Il 9 luglio 1980 un gruppo di parlamentari europei si riunirono nel ristorante dell’Hotel Crocodile a Strasburgo, per discutere della riforma delle istituzioni europee. L’antefatto fu la denuncia di Altiero Spinelli del blocco decisionale delle allora istituzioni comunitarie il 21 giugno (come ci ha raccontato Mario Leone). Così Spinelli aveva descritto la situazione europea davanti Parlamento:

l’esistenza dei problemi comuni è ammessa; la necessità di apportarvi delle risposte comuni è riconosciuta; la capacità di formulare queste risposte in una entità politica europea e un’entità amministrativa europea esiste, ma la procedura rende difficile se non impossibile l’elaborazione della concezione europea e la formazione del consenso europeo mentre tale procedura esalta le preparazioni nazionali e favorisce la formazione di consensi interni sui problemi [1]

Il gruppo, che prese il nome di “Club del Coccodrillo”, inizialmente contava un nucleo ristretto, soli nove membri, ma si allargò progressivamente fino a raccogliere decine di parlamentari e fu cruciale nella stesura del “Progetto Spinelli”. Su pressione degli europarlamentari del Club, il Parlamento Europeo recepì le istanze di immobilismo decisionale e approvò finalmente creazione di un Comitato, il 9 luglio del 1981, un anno esatto dopo la prima riunione. Spinelli stesso assunse il ruolo chiave di relatore generale. Il compito di questo comitato fu di stilare il progetto di trattato sull’Unione Europea, anch’esso recepito dal Parlamento Europeo con notevole entusiasmo (237 voti favorevoli, 31 voti contrari e 43 astensioni). Sfortunatamente, però, questa spinta federalista si dovette poi scontrare con le logiche intergovernative in sede di Consiglio europeo, e la proposta di Spinelli venne svuotata del suo contenuto e della sua efficacia rivoluzionaria. Dalla montagna di lavoro del Club del Coccodrillo e del Parlamento europeo, venne partorito dai governi europei il “miserabile topolino” (così lo definisce lo stesso Spinelli) dell’Atto Unico.

Ciononostante, lo spirito del Club contribuì in altri passaggi fondamentali del processo di integrazione, come il Trattato di Maastricht. Il messaggio portato avanti da quegli europarlamentari e le loro battaglia parlano ancora al nostro presente e sono cruciali per dare una guida nel nostro percorso futuro. Riprendendo le parole di Pier Virgilio Dastoli “Ciò rende più che mai evidente, a quarant’anni dalla nascita del Coccodrillo, la necessità di avere al più presto una nuova iniziativa costituente del Parlamento europeo, per compiere un salto verso un sistema federale senza attendere che i governi escano dal pantano confederale [2]
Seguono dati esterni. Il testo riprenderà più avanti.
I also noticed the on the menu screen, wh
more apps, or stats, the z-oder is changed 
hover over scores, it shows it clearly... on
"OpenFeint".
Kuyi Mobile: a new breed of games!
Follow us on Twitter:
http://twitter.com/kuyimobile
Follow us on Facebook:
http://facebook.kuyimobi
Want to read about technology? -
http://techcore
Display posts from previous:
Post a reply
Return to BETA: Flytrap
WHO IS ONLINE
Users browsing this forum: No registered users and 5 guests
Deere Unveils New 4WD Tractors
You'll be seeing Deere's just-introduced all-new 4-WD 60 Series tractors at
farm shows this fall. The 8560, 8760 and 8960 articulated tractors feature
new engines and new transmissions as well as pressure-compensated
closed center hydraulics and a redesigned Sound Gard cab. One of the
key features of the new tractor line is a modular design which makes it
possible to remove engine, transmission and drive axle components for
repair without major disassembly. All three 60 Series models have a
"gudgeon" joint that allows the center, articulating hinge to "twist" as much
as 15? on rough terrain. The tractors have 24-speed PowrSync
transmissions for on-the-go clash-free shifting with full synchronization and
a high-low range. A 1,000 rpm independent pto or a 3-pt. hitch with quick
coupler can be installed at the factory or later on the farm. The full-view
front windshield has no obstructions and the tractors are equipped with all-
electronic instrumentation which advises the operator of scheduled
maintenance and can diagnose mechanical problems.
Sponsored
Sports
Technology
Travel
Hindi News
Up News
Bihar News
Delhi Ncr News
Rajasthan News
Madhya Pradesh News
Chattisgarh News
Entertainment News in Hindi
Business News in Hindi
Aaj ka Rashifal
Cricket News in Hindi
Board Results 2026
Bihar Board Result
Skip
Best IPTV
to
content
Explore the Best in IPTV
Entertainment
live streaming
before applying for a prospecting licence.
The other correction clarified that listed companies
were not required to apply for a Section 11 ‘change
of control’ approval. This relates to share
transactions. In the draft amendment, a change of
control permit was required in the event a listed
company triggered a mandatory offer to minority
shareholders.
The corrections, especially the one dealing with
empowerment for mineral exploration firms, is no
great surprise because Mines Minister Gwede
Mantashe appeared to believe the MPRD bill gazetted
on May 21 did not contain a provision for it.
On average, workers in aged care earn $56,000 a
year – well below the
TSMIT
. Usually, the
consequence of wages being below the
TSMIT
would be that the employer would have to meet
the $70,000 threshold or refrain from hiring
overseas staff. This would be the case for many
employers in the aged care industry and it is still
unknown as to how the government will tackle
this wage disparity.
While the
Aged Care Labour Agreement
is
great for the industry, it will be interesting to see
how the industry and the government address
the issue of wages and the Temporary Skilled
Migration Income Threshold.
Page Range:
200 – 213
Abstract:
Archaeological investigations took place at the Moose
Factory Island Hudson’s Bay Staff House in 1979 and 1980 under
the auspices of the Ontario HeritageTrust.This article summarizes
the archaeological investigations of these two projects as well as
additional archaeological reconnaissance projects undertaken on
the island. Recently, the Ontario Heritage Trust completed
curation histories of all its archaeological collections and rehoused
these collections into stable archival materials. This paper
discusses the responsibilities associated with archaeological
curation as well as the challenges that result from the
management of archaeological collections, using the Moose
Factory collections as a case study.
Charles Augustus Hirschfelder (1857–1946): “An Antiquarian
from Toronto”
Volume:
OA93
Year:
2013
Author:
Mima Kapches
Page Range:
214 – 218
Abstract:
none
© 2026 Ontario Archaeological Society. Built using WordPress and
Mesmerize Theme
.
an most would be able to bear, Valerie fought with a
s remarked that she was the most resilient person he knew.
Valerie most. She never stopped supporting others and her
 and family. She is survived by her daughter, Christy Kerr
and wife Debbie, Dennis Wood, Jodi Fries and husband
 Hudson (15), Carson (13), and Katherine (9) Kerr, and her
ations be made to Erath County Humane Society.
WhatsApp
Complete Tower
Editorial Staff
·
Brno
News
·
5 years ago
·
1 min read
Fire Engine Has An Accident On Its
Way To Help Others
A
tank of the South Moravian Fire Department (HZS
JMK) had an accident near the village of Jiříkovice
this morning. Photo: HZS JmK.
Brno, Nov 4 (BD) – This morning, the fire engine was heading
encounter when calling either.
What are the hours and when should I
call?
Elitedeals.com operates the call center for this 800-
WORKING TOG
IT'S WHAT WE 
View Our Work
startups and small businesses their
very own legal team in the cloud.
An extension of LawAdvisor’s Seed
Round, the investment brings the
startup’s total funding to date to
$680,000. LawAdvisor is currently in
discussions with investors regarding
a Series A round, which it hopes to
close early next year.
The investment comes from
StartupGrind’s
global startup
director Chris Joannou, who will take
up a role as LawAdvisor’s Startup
Dunque, in occasione del quarantesimo anniversario della fondazione del Club, ho deciso di fare due chiacchere con uno di quei nove partecipanti, l’unico membro del partito conservatore britannico tra gli eurodeputati che avevano risposto all’invito di Spinelli, Stanley Johnson.

Forse la mia generazione (classe ’92), lo ricorda principalmente per essere il padre dell’attuale Primo Ministro inglese Boris Johnson, ma Mr Johnson Senior ha giocato un ruolo fondamentale nel processo di integrazione europea. Incuriosito e intrigato dall’invito (“Altiero Spinelli vi invita a cena da lui martedì 9 Luglio 1980 al Ristorante Au Crocodile alle 20.00. Tenue: informelle"), Mr Jonhson non ha soltanto partecipato a quella prima riunione ma nei giorni successivi ha anche convinto l’allora leader conservatore Scott-Hopkins a incontrare Spinelli e Dastoli (“Deve aver pensato che un uomo che aveva servito per dieci anni in un carcere fascista e altri sei in prigione, come minimo meritasse un’udienza”). Dopo quell’incontro i 61 Tories europei hanno deciso di votare in blocco a favore della proposta di Spinelli. Non solo, Stanley Jonhson è stato molto impegnato nelle politiche ambientali europee e di protezione degli animali, stilando anche il regolamento dell’Agenzia Europea per l’Ambiente. In un discorso davanti al Parlamento Europeo, Johnson parla della proposta del Club di istituire la Commissione per la riforma istituzionale come di un “mechanism. A quite straightforward mechanism! (“un meccanismo. Un meccanismo molto diretto”) [3]. Incuriosita dal personaggio, mi appresto quindi a questa telefonata Regno Unito - Grecia (ironicamente, sono proprio io quella che fissa il cielo gonfio di pioggia di Belfast).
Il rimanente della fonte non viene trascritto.